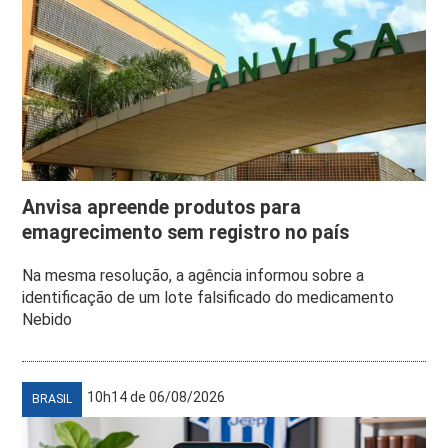
Anvisa apreende produtos para
emagrecimento sem registro no país
Na mesma resolução, a agência informou sobre a
identificação de um lote falsificado do medicamento
Nebido
10h14 de 06/08/2026
BRASIL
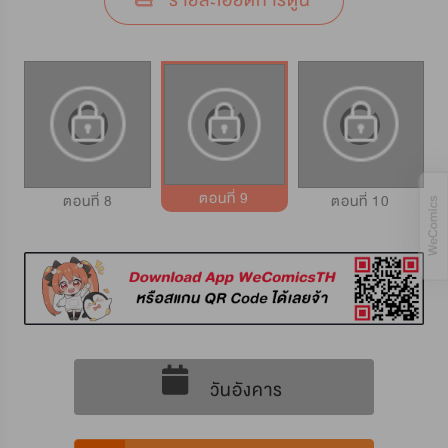
รายละเอียดการ์ตูน
ตอนที่ 9
ตอนที่ 8
ตอนที่ 10
วันอังคาร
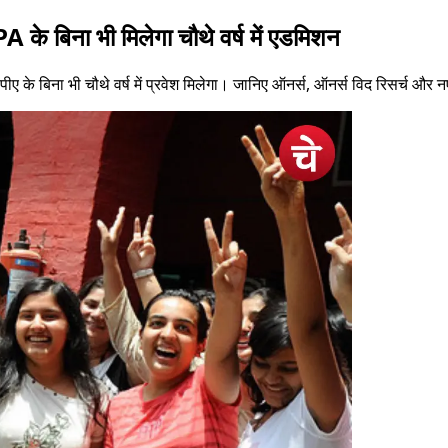
A के बिना भी मिलेगा चौथे वर्ष में एडमिशन
ीपीए के बिना भी चौथे वर्ष में प्रवेश मिलेगा। जानिए ऑनर्स, ऑनर्स विद रिसर्च और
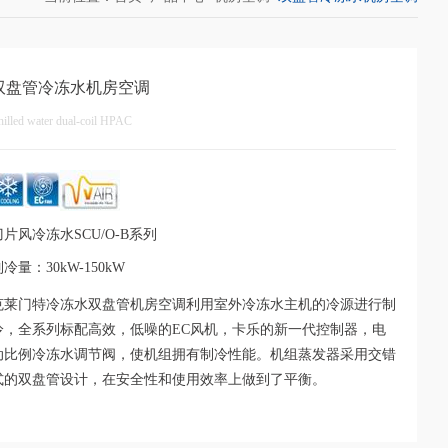
双盘管冷冻水机房空调
illed water dual-coil HPAC
刀片风冷冻水SCU/O-B系列
冷量：30kW-150kW
克莱门特冷冻水双盘管机房空调利用室外冷冻水主机的冷源进行制
冷，全系列标配高效，低噪的EC风机，卡乐的新一代控制器，电
动比例冷冻水调节阀，使机组拥有制冷性能。机组蒸发器采用交错
式的双盘管设计，在安全性和使用效率上做到了平衡。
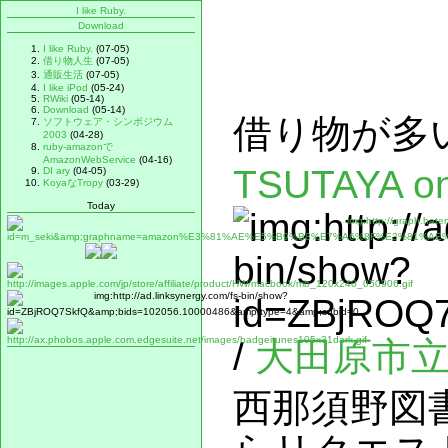
I like Ruby.
Download
I like Ruby.
(07-05)
借り物人生
(07-05)
通販生活
(07-05)
I like iPod
(05-24)
RWiki
(05-14)
Download
(05-14)
借り物が多
ソフトウェア・シンポジウム
2003
(04-28)
ruby-amazonで
AmazonWebService
(04-16)
TSUTAYA on
DI ary
(04-05)
KoyaなTropy
(03-29)
Today
/
大田原市
西那須野図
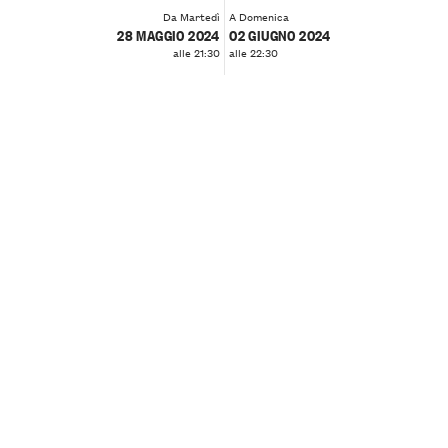
Da Martedì
A Domenica
28 MAGGIO 2024
02 GIUGNO 2024
alle 21:30
alle 22:30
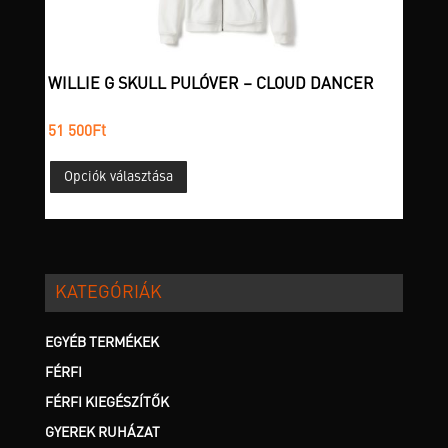
ki
WILLIE G SKULL PULÓVER – CLOUD DANCER
51 500
Ft
Ennek
Opciók választása
a
terméknek
több
variációja
van.
KATEGÓRIÁK
A
változatok
a
EGYÉB TERMÉKEK
termékoldalon
FÉRFI
választhatók
FÉRFI KIEGÉSZÍTŐK
ki
GYEREK RUHÁZAT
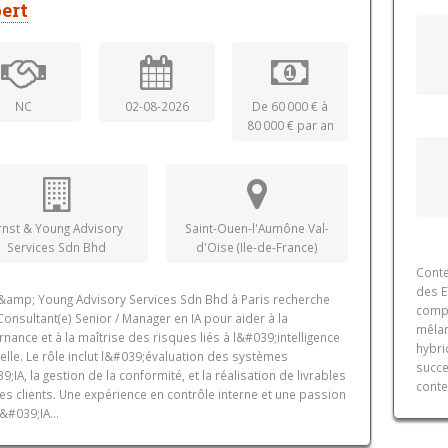
ert
NC
02-08-2026
De 60 000 € à
80 000 € par an
rnst & Young Advisory
Saint-Ouen-l'Aumône Val-
Services Sdn Bhd
d'Oise (Ile-de-France)
Conte
des E
 &amp; Young Advisory Services Sdn Bhd à Paris recherche
compl
Consultant(e) Senior / Manager en IA pour aider à la
mêlan
nance et à la maîtrise des risques liés à l&#039;intelligence
hybri
cielle. Le rôle inclut l&#039;évaluation des systèmes
succe
;IA, la gestion de la conformité, et la réalisation de livrables
conte
es clients. Une expérience en contrôle interne et une passion
&#039;IA...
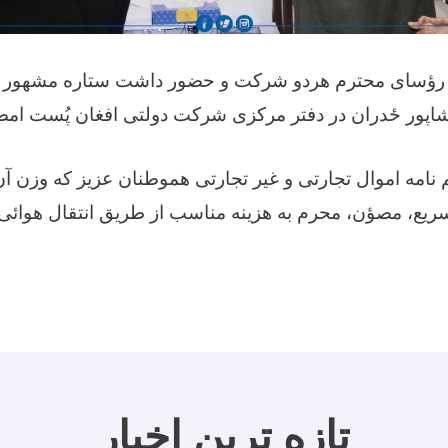
ین رؤسای محترم هردو شرکت و حضور داشت ستاره مشهور 
اپور ځدران در دفتر مرکزی شرکت دولتی افغان پُست امضا
ریع، مصؤن، محرم به هزینه مناسب از طریق انتقال هوائی
تازه ترین اخبار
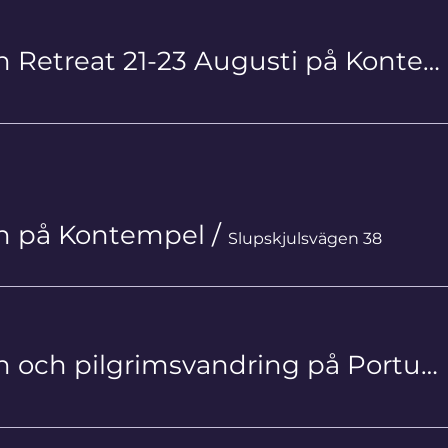
Livsstegen Retreat 21-23 Augusti på Kontempel
en på Kontempel
/
Slupskjulsvägen 38
Livsstegen och pilgrimsvandring på Portuguese Camino Litoral 17/9-26/9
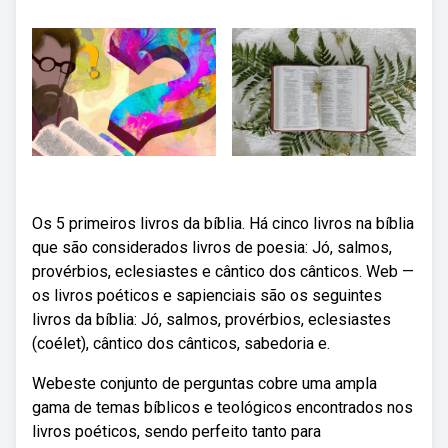
Os 5 primeiros livros da bíblia. Há cinco livros na bíblia
que são considerados livros de poesia: Jó, salmos,
provérbios, eclesiastes e cântico dos cânticos. Web —
os livros poéticos e sapienciais são os seguintes
livros da bíblia: Jó, salmos, provérbios, eclesiastes
(coélet), cântico dos cânticos, sabedoria e.
Webeste conjunto de perguntas cobre uma ampla
gama de temas bíblicos e teológicos encontrados nos
livros poéticos, sendo perfeito tanto para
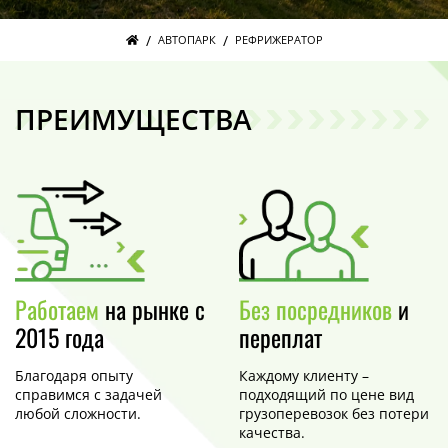
/
/
АВТОПАРК
РЕФРИЖЕРАТОР
ПРЕИМУЩЕСТВА
Работаем
на рынке с
Без посредников
и
2015 года
переплат
Благодаря опыту
Каждому клиенту –
справимся с задачей
подходящий по цене вид
любой сложности.
грузоперевозок без потери
качества.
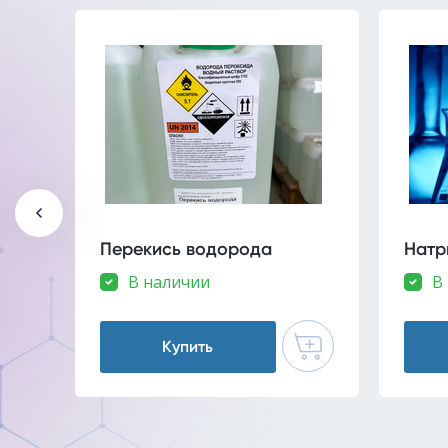
Перекись водорода
Натр
В наличии
В
Купить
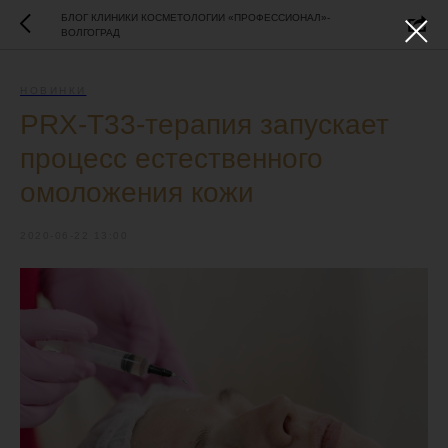
БЛОГ КЛИНИКИ КОСМЕТОЛОГИИ «ПРОФЕССИОНАЛ»-
ВОЛГОГРАД
НОВИНКИ
PRX-T33-терапия запускает
процесс естественного
омоложения кожи
2020-06-22 13:00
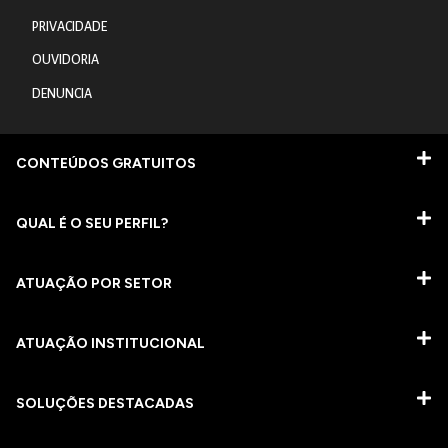
PRIVACIDADE
OUVIDORIA
DENUNCIA
CONTEÚDOS GRATUITOS
QUAL É O SEU PERFIL?
ATUAÇÃO POR SETOR
ATUAÇÃO INSTITUCIONAL
SOLUÇÕES DESTACADAS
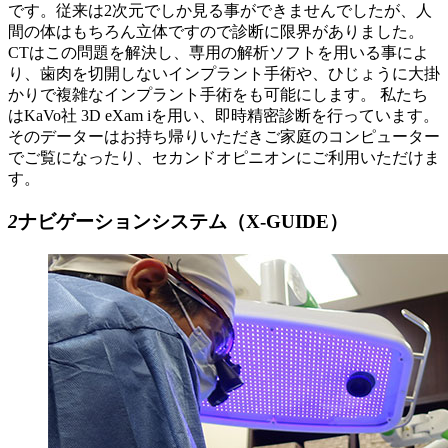
です。従来は2次元でしか見る事ができませんでしたが、人
間の体はもちろん立体ですので診断に限界がありました。
CTはこの問題を解決し、専用の解析ソフトを用いる事によ
り、歯肉を切開しないインプラント手術や、ひじょうに大掛
かりで複雑なインプラント手術をも可能にします。 私たち
はKaVo社 3D eXam iを用い、即時精密診断を行っています。
そのデーターはお持ち帰りいただきご家庭のコンピューター
でご覧になったり、セカンドオピニオンにご利用いただけま
す。
2
ナビゲーションシステム（X-GUIDE）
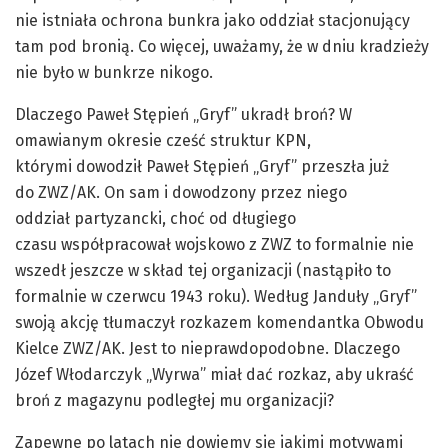
nie istniała ochrona bunkra jako oddział stacjonujący
tam pod bronią. Co więcej, uważamy, że w dniu kradzieży
nie było w bunkrze nikogo.
Dlaczego Paweł Stępień „Gryf” ukradł broń? W
omawianym okresie cześć struktur KPN,
którymi dowodził Paweł Stępień „Gryf” przeszła już
do
ZWZ
/AK. On sam i dowodzony przez niego
oddział partyzancki, choć od długiego
czasu
współpracował wojskowo z ZWZ to formalnie nie
wszedł jeszcze w skład tej organizacji (
nastąpiło to
formalnie w czerwcu 1943 roku). Według Janduły „Gryf”
swoją akcję tłumaczył rozkazem komendantka Obwodu
Kielce ZWZ/AK. Jest to nieprawdopodobne. Dlaczego
Józef Włodarczyk „Wyrwa” miał dać rozkaz, aby ukraść
broń z magazynu podległej mu organizacji?
Zapewne po latach nie dowiemy się jakimi motywami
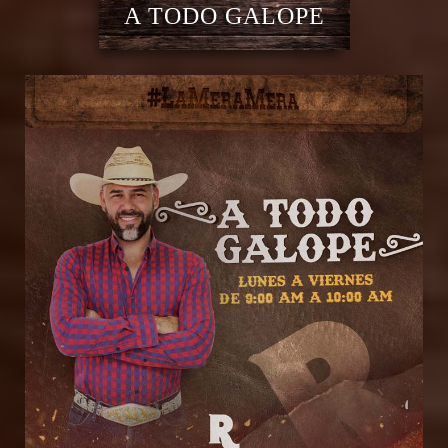
A TODO GALOPE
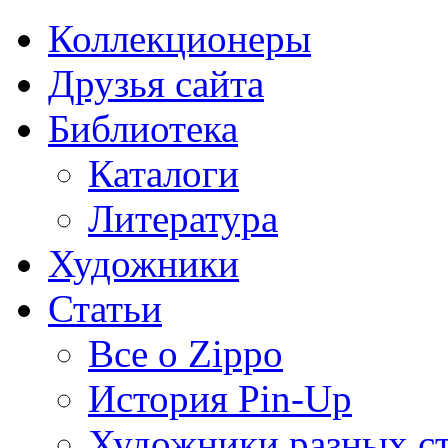
Коллекционеры
Друзья сайта
Библиотека
Каталоги
Литература
Художники
Статьи
Все о Zippo
История Pin-Up
Художники разных с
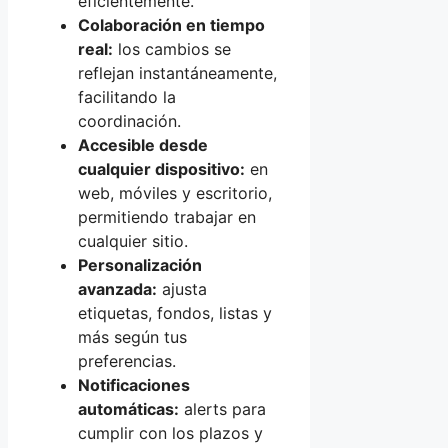
eficientemente.
Colaboración en tiempo
real:
los cambios se
reflejan instantáneamente,
facilitando la
coordinación.
Accesible desde
cualquier dispositivo:
en
web, móviles y escritorio,
permitiendo trabajar en
cualquier sitio.
Personalización
avanzada:
ajusta
etiquetas, fondos, listas y
más según tus
preferencias.
Notificaciones
automáticas:
alerts para
cumplir con los plazos y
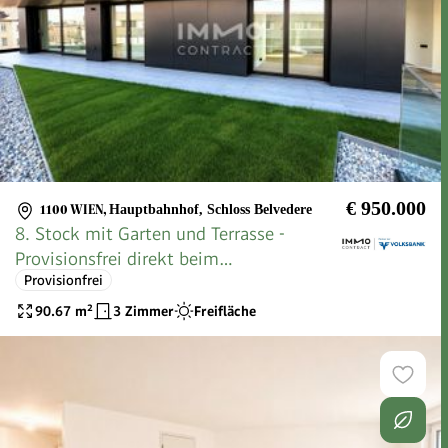
€ 950.000
1100 WIEN
,
Hauptbahnhof, Schloss Belvedere
8. Stock mit Garten und Terrasse -
Provisionsfrei direkt beim
Provisionfrei
Hauptbahnhof: Die geilste Wohnung der
Stadt:
90.67
m²
3 Zimmer
Freifläche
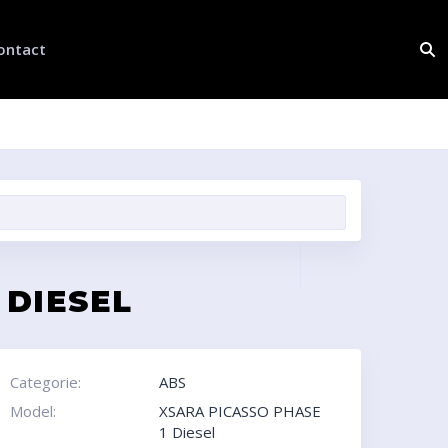
ontact
 DIESEL
Categorie:
ABS
Model:
XSARA PICASSO PHASE
1 Diesel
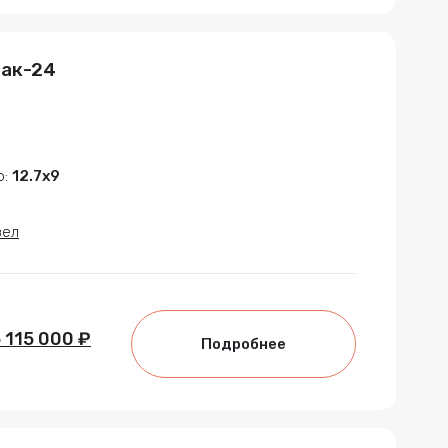
мак-24
р:
12.7х9
зел
 115 000 ₽
Подробнее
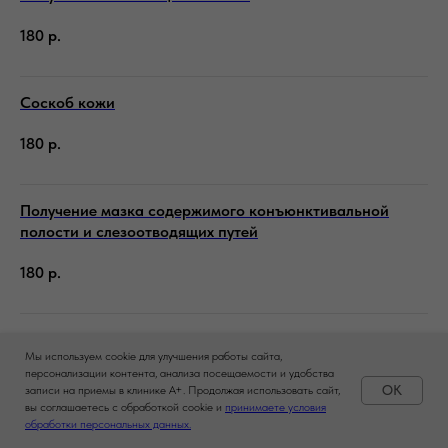
180
р.
Соскоб кожи
180
р.
Получение мазка содержимого конъюнктивальной
полости и слезоотводящих путей
180
р.
Получение мазка-отпечатка с поверхности кожи
Мы используем cookie для улучшения работы сайта,
персонализации контента, анализа посещаемости и удобства
180
р.
OK
записи на приемы в клинике A+. Продолжая использовать сайт,
вы соглашаетесь с обработкой cookie и
принимаете условия
Задать вопрос
обработки персональных данных.
Получение отделяемого из наружного слухового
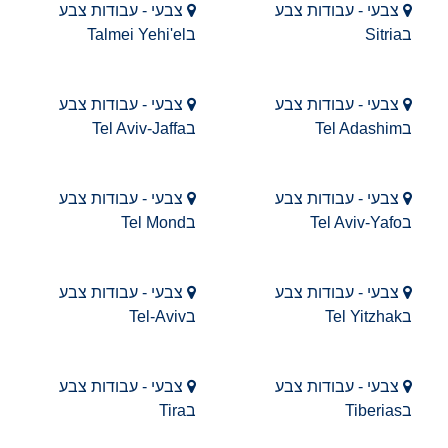
צבעי - עבודות צבע
צבעי - עבודות צבע
בSitria
בTalmei Yehi'el
צבעי - עבודות צבע
צבעי - עבודות צבע
בTel Adashim
בTel Aviv-Jaffa
צבעי - עבודות צבע
צבעי - עבודות צבע
בTel Aviv-Yafo
בTel Mond
צבעי - עבודות צבע
צבעי - עבודות צבע
בTel Yitzhak
בTel-Aviv
צבעי - עבודות צבע
צבעי - עבודות צבע
בTiberias
בTira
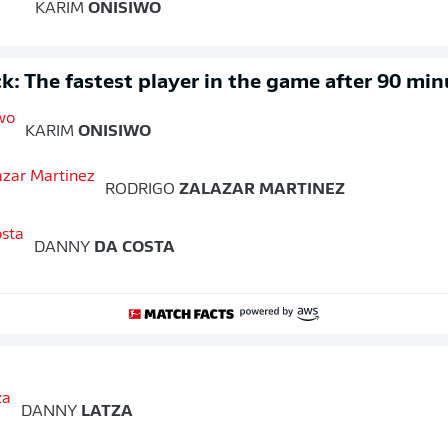
KARIM
ONISIWO
k: The fastest player in the game after 90 min
KARIM
ONISIWO
RODRIGO
ZALAZAR MARTINEZ
DANNY
DA COSTA
DANNY
LATZA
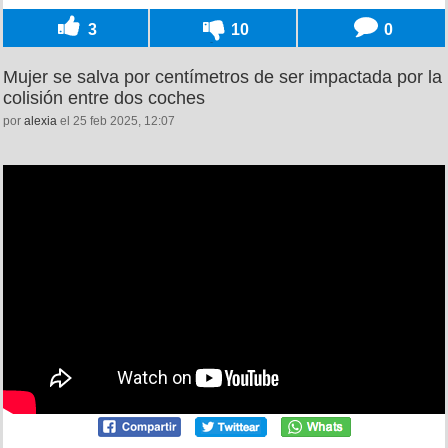
3
10
0
Mujer se salva por centímetros de ser impactada por la
colisión entre dos coches
por
alexia
el 25 feb 2025, 12:07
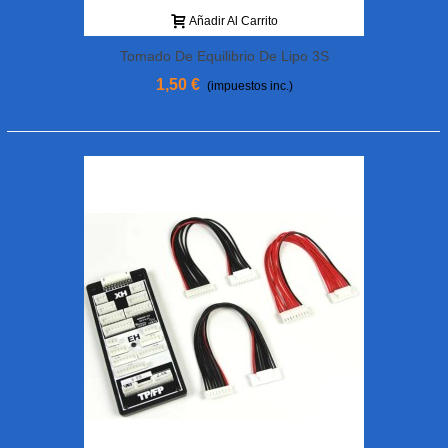
Añadir Al Carrito
Tomado De Equilibrio De Lipo 3S
Femenino XH (2)
1,50 €
(impuestos inc.)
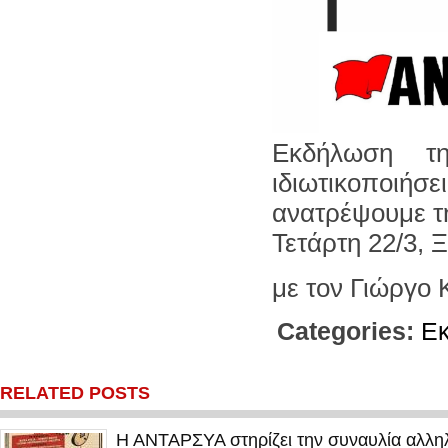
Εκδήλωση τ
ιδιωτικοποιή
ανατρέψουμε τη
Τετάρτη 22/3, 
με τον Γιώργο 
Categories:
Εκ
RELATED POSTS
Η ΑΝΤΑΡΣΥΑ στηρίζει την συναυλία αλληλ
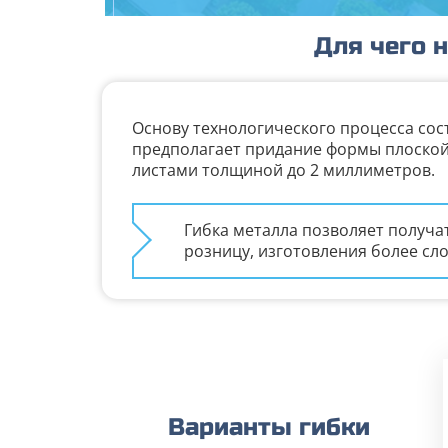
Для чего 
Основу технологического процесса сос
предполагает придание формы плоской 
листами толщиной до 2 миллиметров.
Гибка металла позволяет получа
розницу, изготовления более сл
Варианты гибки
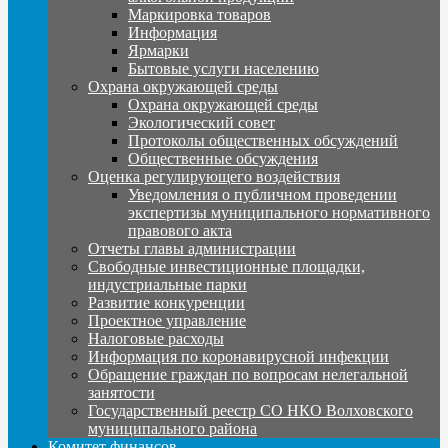
Маркировка товаров
Информация
Ярмарки
Бытовые услуги населению
Охрана окружающей среды
Охрана окружающей среды
Экологический совет
Протоколы общественных обсуждений
Общественные обсуждения
Оценка регулирующего воздействия
Уведомления о публичном проведении
экспертизы муниципального нормативного
правового акта
Отчеты главы администрации
Свободные инвестиционные площадки,
индустриальные парки
Развитие конкуренции
Проектное управление
Налоговые расходы
Информация по коронавирусной инфекции
Обращение граждан по вопросам нелегальной
занятости
Государственный реестр СО НКО Волховского
муниципального района
Комитет финансов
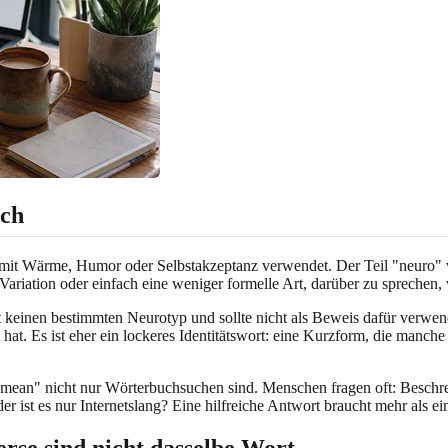
sch
t mit Wärme, Humor oder Selbstakzeptanz verwendet. Der Teil "neuro" 
Variation oder einfach eine weniger formelle Art, darüber zu sprechen, 
et keinen bestimmten Neurotyp und sollte nicht als Beweis dafür verwen
 hat. Es ist eher ein lockeres Identitätswort: eine Kurzform, die manch
y mean" nicht nur Wörterbuchsuchen sind. Menschen fragen oft: Besch
r ist es nur Internetslang? Eine hilfreiche Antwort braucht mehr als ei
rse sind nicht dasselbe Wort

□ □ □ □

_Activity_
Your reply should consist solely of the lines above, from the opening line through the line with "冷，全系列标配高效，低噪的EC风机，卡乐的新一代控制器，电", reproduced exactly and without pictures.

_Reply_
Anvisa apreende produtos para
emagrecimento sem registro no país
Na mesma resolução, a agência informou sobre a
identificação de um lote falsificado do medicamento
Nebido
10h14 de 06/08/2026
BRASIL
รายละเอียดการ์ตูน
ตอนที่ 9
ตอนที่ 8
ตอนที่ 10
วันอังคาร
A के बिना भी मिलेगा चौथे वर्ष में एडमिशन
ीपीए के बिना भी चौथे वर्ष में प्रवेश मिलेगा। जानिए ऑनर्स, ऑनर्स विद रिसर्च और
双盘管冷冻水机房空调
illed water dual-coil HPAC
刀片风冷冻水SCU/O-B系列
冷量：30kW-150kW
克莱门特冷冻水双盘管机房空调利用室外冷冻水主机的冷源进行制
冷，全系列标配高效，低噪的EC风机，卡乐的新一代控制器，电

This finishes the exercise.